AAV vectors may be well suited for efficient long-term treatment of ocular diseases because they efficiently and stably transduce retinal pigment epithelium and photoreceptor cells following subretinal injection (93,252-257). Retinitis pigmentosa (RP) is a group of inherited retinal degenerative diseases that lead to progressive reduction in visual field extent and impairment of visual acuity. The disease is triggered by mutations in various genes that cause degeneration and death of photoreceptors by apoptotic pathways (258).

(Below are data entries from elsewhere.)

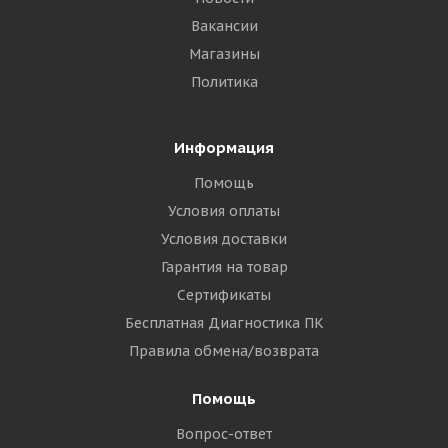
Вакансии
Магазины
Политика
Информация
Помощь
Условия оплаты
Условия доставки
Гарантия на товар
Сертификаты
Бесплатная Диагностика ПК
Правила обмена/возврата
Помощь
Вопрос-ответ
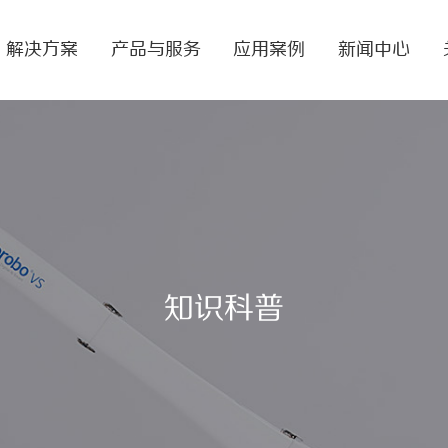
解决方案
产品与服务
应用案例
新闻中心
知识科普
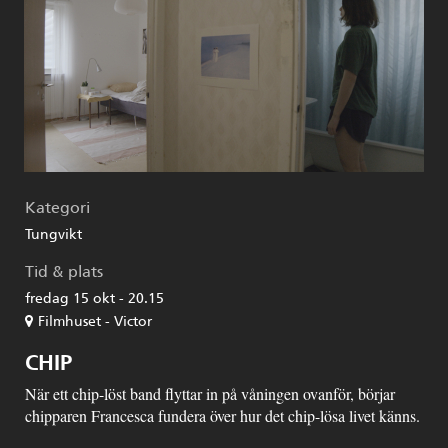
Kategori
Tungvikt
Tid & plats
fredag 15 okt - 20.15
Filmhuset - Victor
CHIP
När ett chip-löst band flyttar in på våningen ovanför, börjar
chipparen Francesca fundera över hur det chip-lösa livet känns.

Modulation of photoreceptor apoptosis may offer an effective therapeutic approach to RP. AAV vectors carrying various genes including those encoding for cilliary neurotrophic factor; fibroblast growth factors FGF-2, FGF-5, and FGF-18; and glial cell line-derived neurotrophic factor were evaluated in rodent models of RP subretinal injections. In general, these studies demonstrated long-term expression of the transgene, delayed photoreceptor degeneration, increased rod photore-ceptor survival, and functional improvement (260-263).

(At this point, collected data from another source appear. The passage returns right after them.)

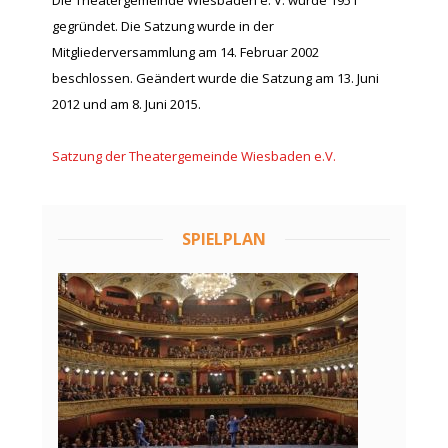
gegründet. Die Satzung wurde in der
Mitgliederversammlung am 14. Februar 2002
beschlossen. Geändert wurde die Satzung am 13. Juni
2012 und am 8. Juni 2015.
Satzung der Theatergemeinde Wiesbaden e.V.
SPIELPLAN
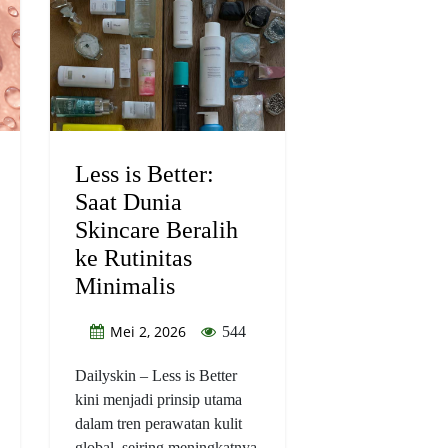
Less is Better:
Saat Dunia
Skincare Beralih
ke Rutinitas
Minimalis
Mei 2, 2026
544
Dailyskin – Less is Better
kini menjadi prinsip utama
dalam tren perawatan kulit
global, seiring meningkatnya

Other therapeutic approaches to RP are aimed at specific mutant genes. Twelve percent of Americans with the blinding disease, autosomal retinitis pigmentosa, carry an autosomal dominant P23H mutation in their rhodopsin gene, and a similar transgenic rat model of this disease is available. Delivery with an AAV vector of a ribozyme targeted at this mutation in the rodent model, protected photoreceptors from death and resulted in significantly slowing the degenerative disease for 3 months (264). Mutations in the gene Prph2, which encodes the photoreceptor-specific membrane glycoprotein periph-erin-2, cause several photoreceptor dystrophies, including autosomal dominant retinitis pigmentosa and macular dystrophy. A common feature of these diseases is the loss of photorecep-tor function, also seen in the retinal degeneration slow (Prph2Rd2/Rd2) mouse. Subretinal injection of AAV- Prph2 in these mice gave stable restoration of photoreceptor ultrastructure and electrophysiological function correction (265).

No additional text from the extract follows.